Starting more than five years ago, the team began theoretical work, plotting the properties of hypothetical new compounds that would have a mix of these traits. Each compound began with a "parent" material that would impart the final material with the polar aspect of the bulk photovoltaic effect. To the parent, a material that would lower the compound's bandgap would be added in different percentages. These two materials would be ground into fine powders, mixed together and then heated in an oven until they reacted together. The resulting crystal would ideally have the structure of the parent but with elements from the second material in key locations, enabling it to absorb visible light.

"The design challenge," Davies said, "was to identify materials that could retain their polar properties while simultaneously absorbing visible light. The theoretical calculations pointed to new families of materials where this often mutually exclusive combination of properties could in fact be stabilized."

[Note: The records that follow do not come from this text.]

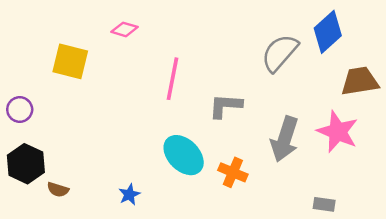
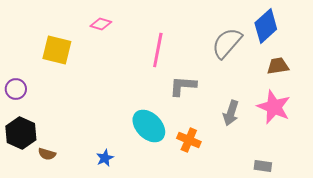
pink line: (172, 79) -> (158, 50), moved
brown trapezoid: (360, 81) -> (278, 66), moved, size x0.7
gray arrow: (285, 139) -> (231, 113), size x0.7

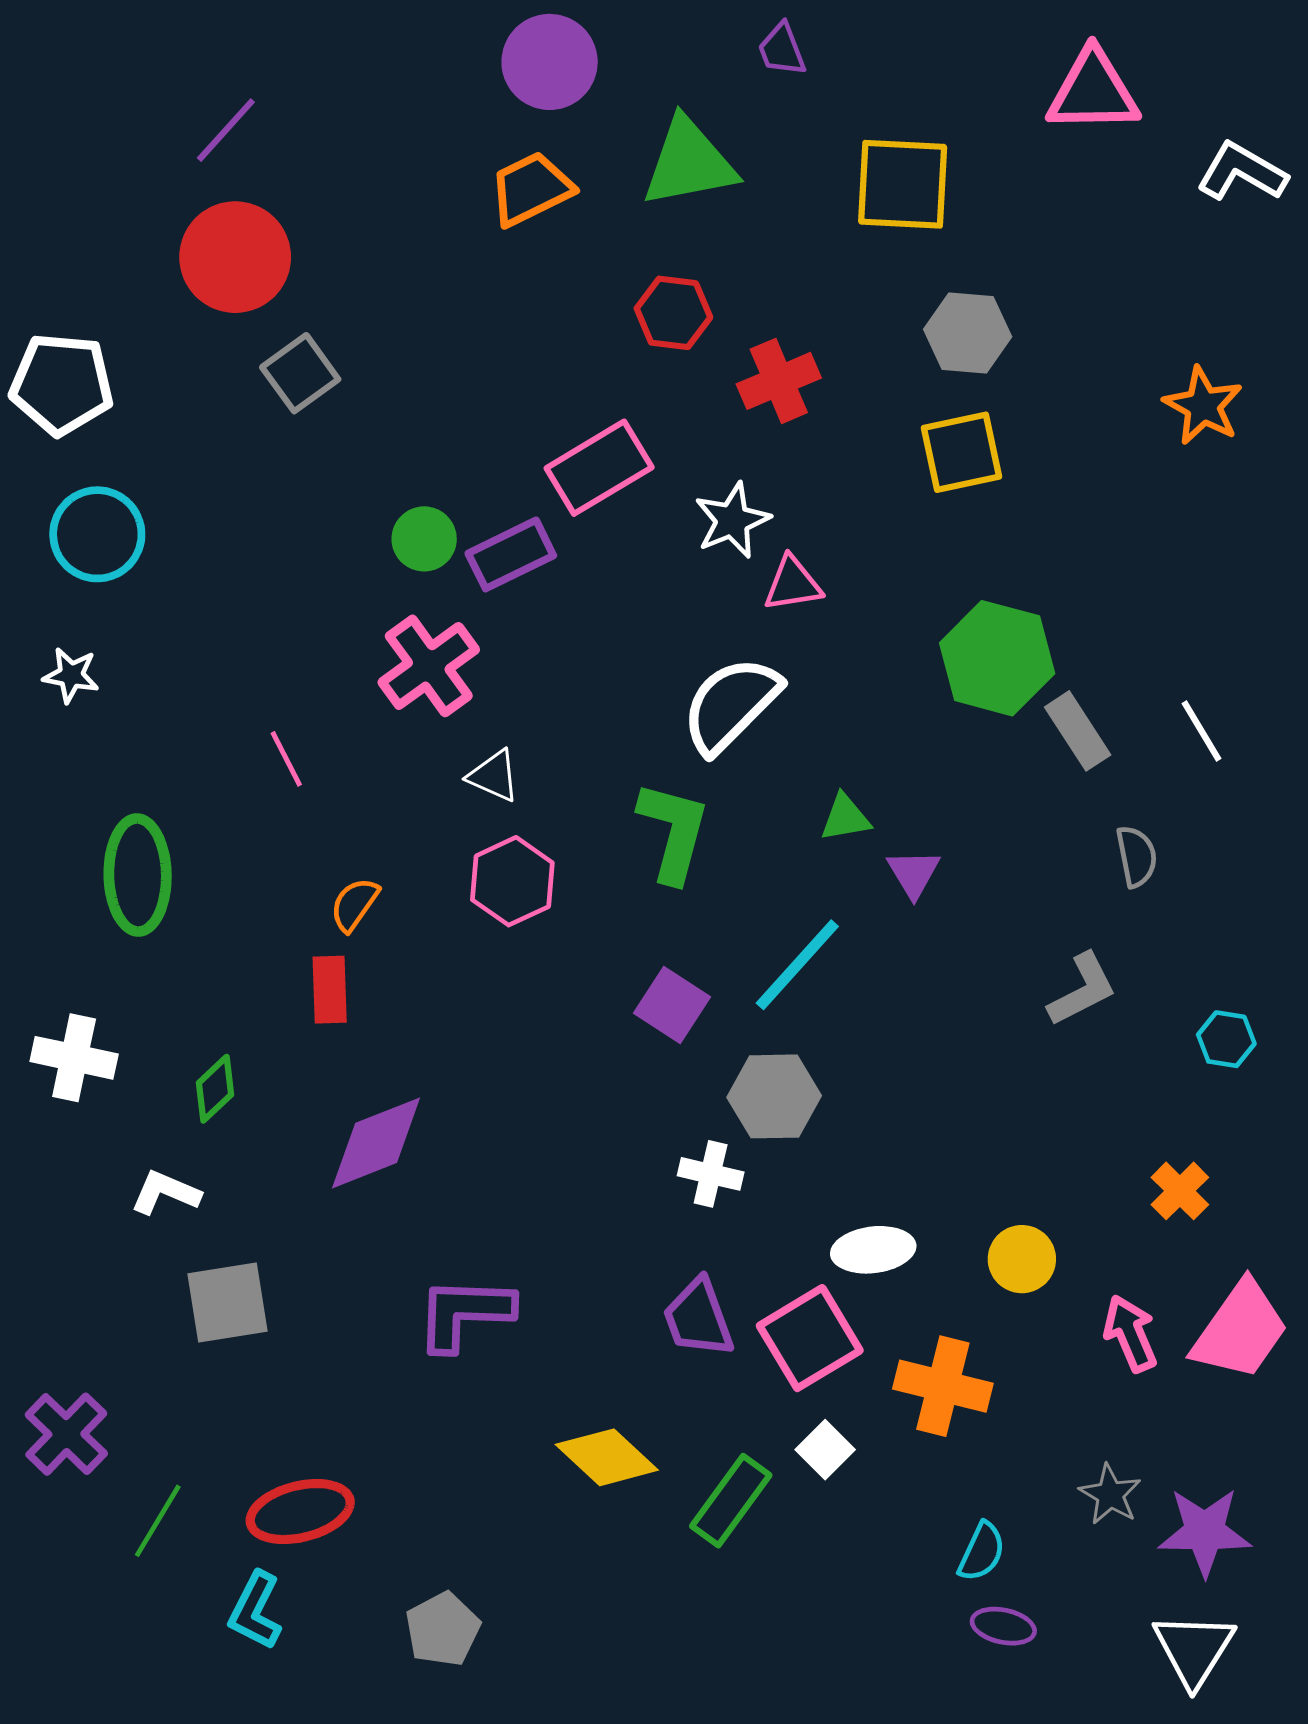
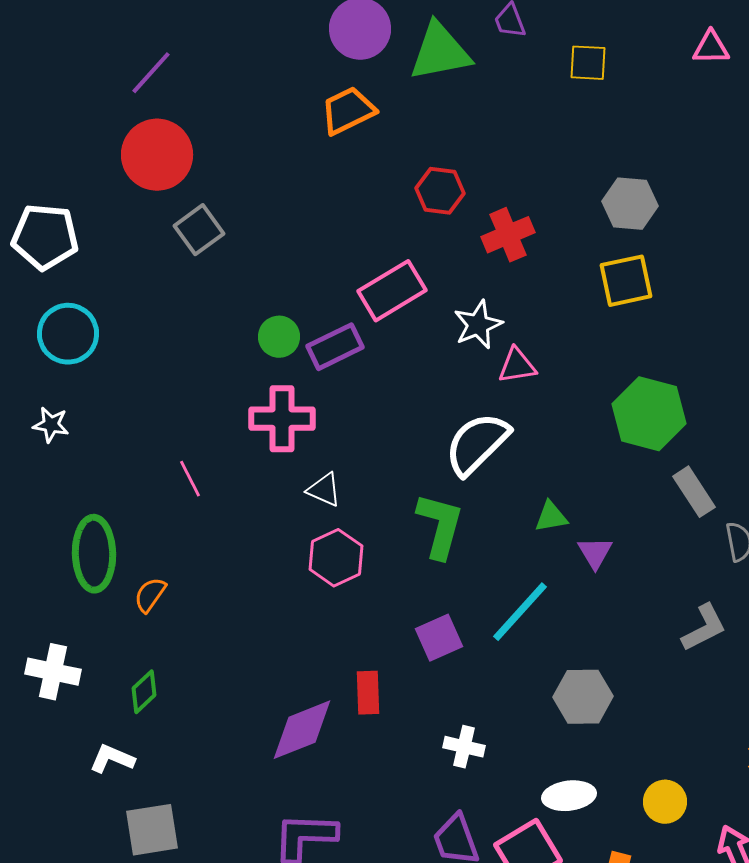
pink triangle: (1093, 91) -> (711, 48), size x0.6
green triangle: (689, 163) -> (440, 52), moved
yellow square: (903, 184) -> (588, 63), moved, size x0.6
pink cross: (429, 666) -> (282, 419), turned 36
gray rectangle: (1078, 731) -> (694, 492), moved
orange semicircle: (354, 904) -> (150, 595), moved
red rectangle: (330, 990) -> (368, 693), moved
purple square: (672, 1005) -> (439, 638), turned 33
gray hexagon: (774, 1096) -> (583, 697), moved
purple diamond: (376, 1143) -> (302, 730), moved

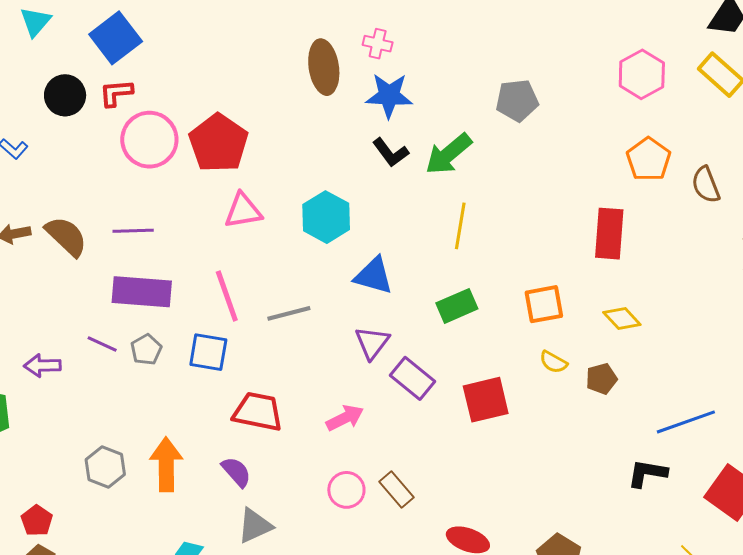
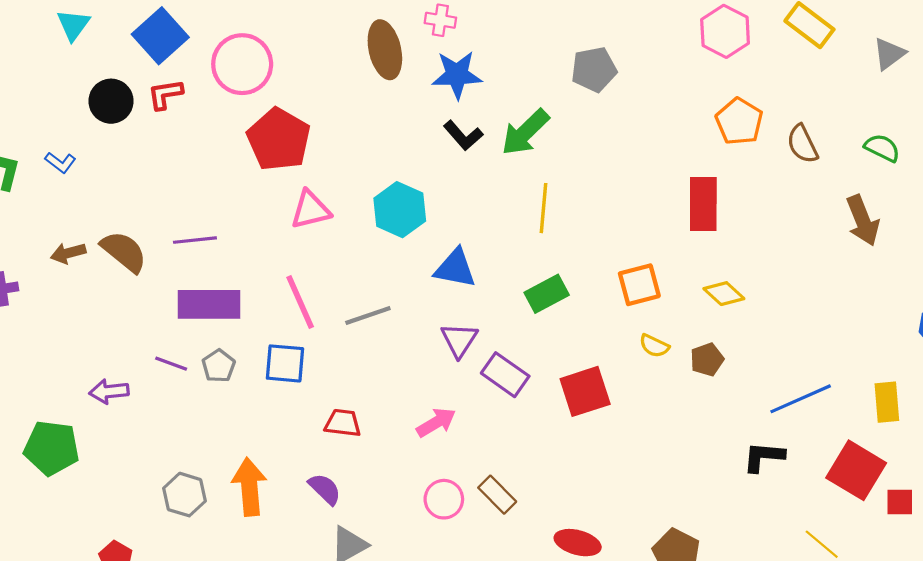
pink circle: (149, 140) -> (242, 64), moved
red trapezoid: (258, 412) -> (343, 423), size x0.7

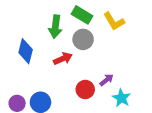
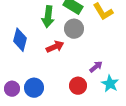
red circle: (85, 89) -> (78, 86), moved

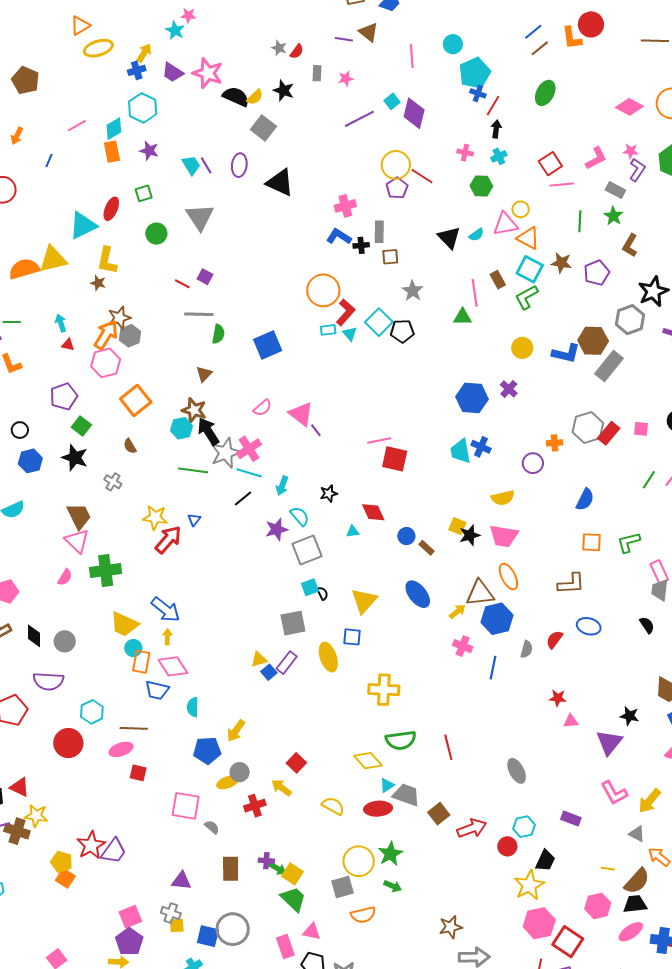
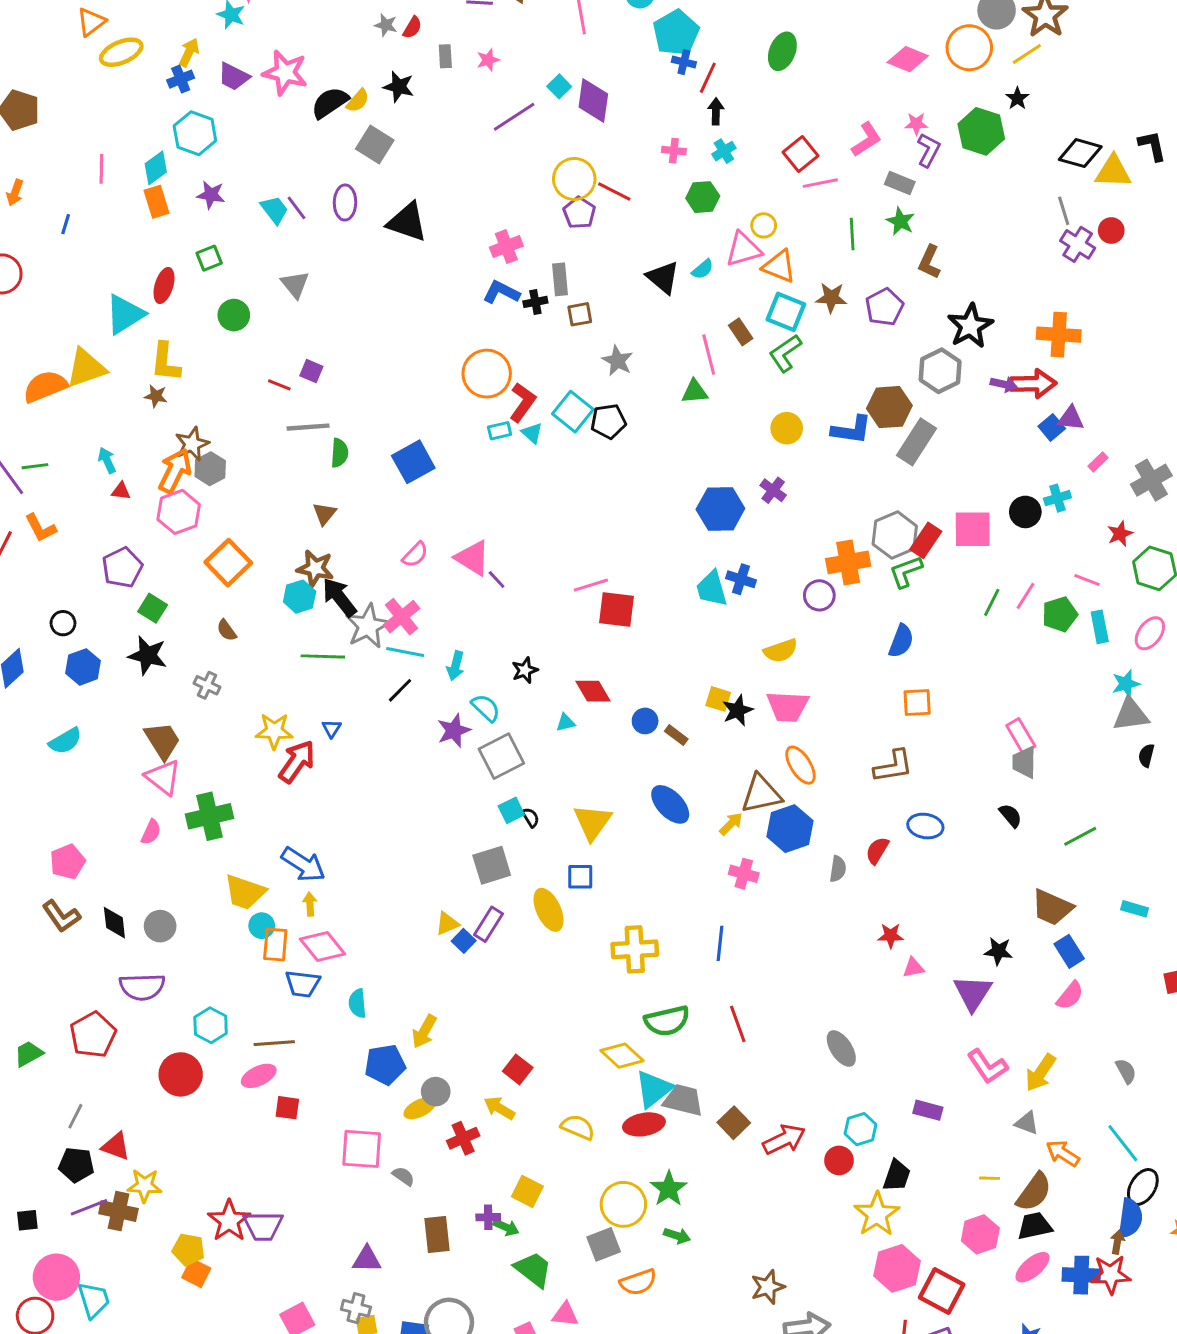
black semicircle: (236, 97) -> (330, 103), turned -52
pink line: (77, 126) -> (101, 169), turned -54
gray triangle: (200, 217) -> (295, 284), size x0.7
pink square: (641, 429) -> (973, 529), size x1.8
orange cross: (555, 443) -> (848, 562), size x1.8
green L-shape: (629, 542) -> (906, 572), moved
blue line: (493, 668) -> (720, 943), moved
cyan triangle: (387, 785) -> (654, 1089), size x1.8
purple trapezoid: (114, 851) -> (263, 1226), turned 60
yellow square: (292, 874) -> (527, 1191), moved

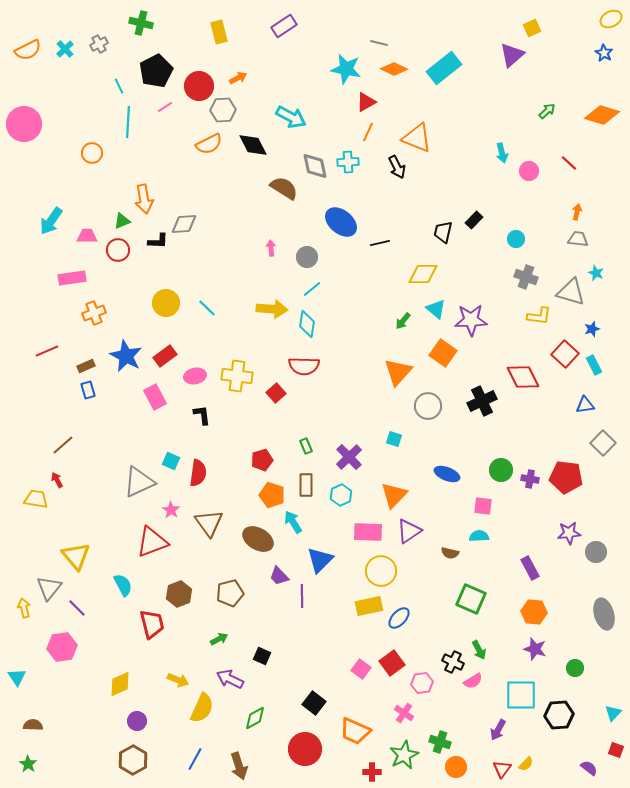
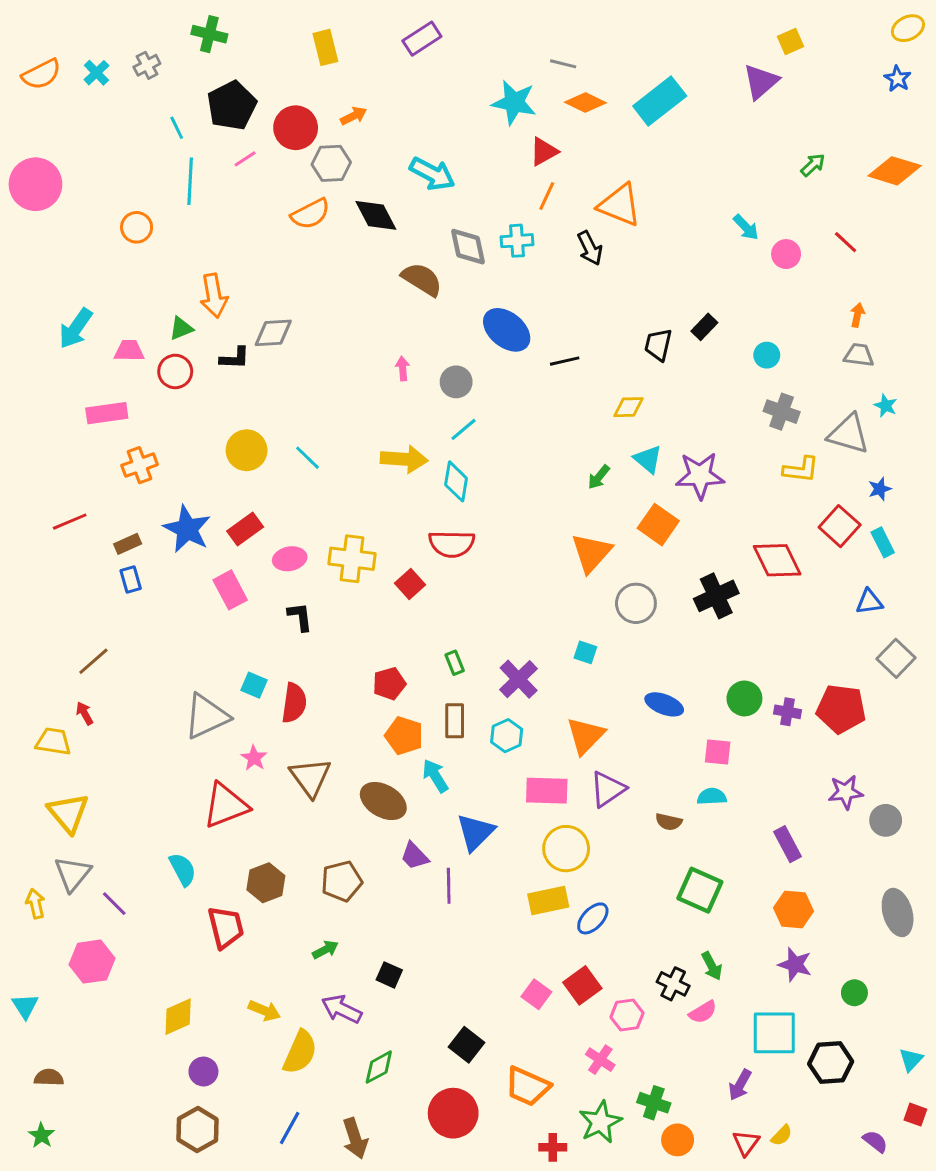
cyan arrow: (502, 153) -> (746, 227), turned -30
yellow diamond: (423, 274) -> (629, 407), size x0.7
yellow triangle: (76, 556) -> (68, 813), moved

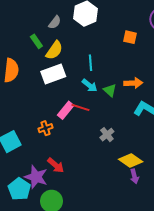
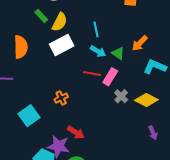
orange arrow: (133, 83) -> (140, 43), turned 144
pink rectangle: (66, 110) -> (110, 77), moved
yellow diamond: (131, 160) -> (146, 100), moved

This structure is something known as a perovskite crystal. Most light absorbing materials have a symmetrical crystal structure, meaning their atoms are arranged in repeating patterns up, down, left, right, front and back. This quality makes those materials non-polar; all directions "look" the same from the perspective of an electron, so there is no overall direction for them to flow.

A perovskite crystal has the same cubic lattice of metal atoms, but inside of each cube is an octahedron of oxygen atoms, and inside each octahedron is another kind of metal atom. The relationship between these two metallic elements can make them move off center, giving directionality to the structure and making it polar.

"All of the good polar, or ferroelectric, materials have this crystal structure," Rappe said. "It seems very complicated, but it happens all of the time in nature when you have a material with two metals and oxygen. It's not something we had to architect ourselves."

After several failed attempts to physically produce the specific perovskite crystals they had theorized, the researchers had success with a combination of potassium niobate, the parent, polar material, and barium nickel niobate, which contributes to the final product's bandgap.

The researchers used X-ray crystallography and Raman scattering spectroscopy to ensure they had produced the crystal structure and symmetry they intended. They also investigated its switchable polarity and bandgap, showing that they could indeed produce a bulk photovoltaic effect with visible light, opening the possibility of breaking the Shockley-Queisser limit.

Moreover, the ability to tune the final product's bandgap via the percentage of barium nickel niobate adds another potential advantage over interfacial solar cells.

"The parent's bandgap is in the UV range," Spanier said, "but adding just 10 percent of the barium nickel niobate moves the bandgap into the visible range and close to the desired value for efficient solar energy conversion. So that's a viable material to begin with, and the bandgap also proceeds to vary through the visible range as we add more, which is another very useful trait."

Another way to get around the inefficiency imposed by the Shockley-Queisser limit in interfacial solar cells is to effectively stack several solar cells with different bandgaps on top of one another. These multi-junction solar cells have a top layer with a high bandgap, which catches the most valuable photons and lets the less valuable ones pass through. Successive layers have lower and lower bandgaps, getting the most energy out of each photon, but adding to the overall complexity and cost of the solar cell.

"The family of materials we've made with the bulk photovoltaic effect goes through the entire solar spectrum," Rappe said. "So we could grow one material but gently change the composition as we're growing, resulting in a single material that performs like a multi-junction solar cell."

"This family of materials." Spanier said, "is all the more remarkable because it is comprised of inexpensive, non-toxic and earth-abundant elements, unlike compound semiconductor materials currently used in efficient thin-film solar cell technology."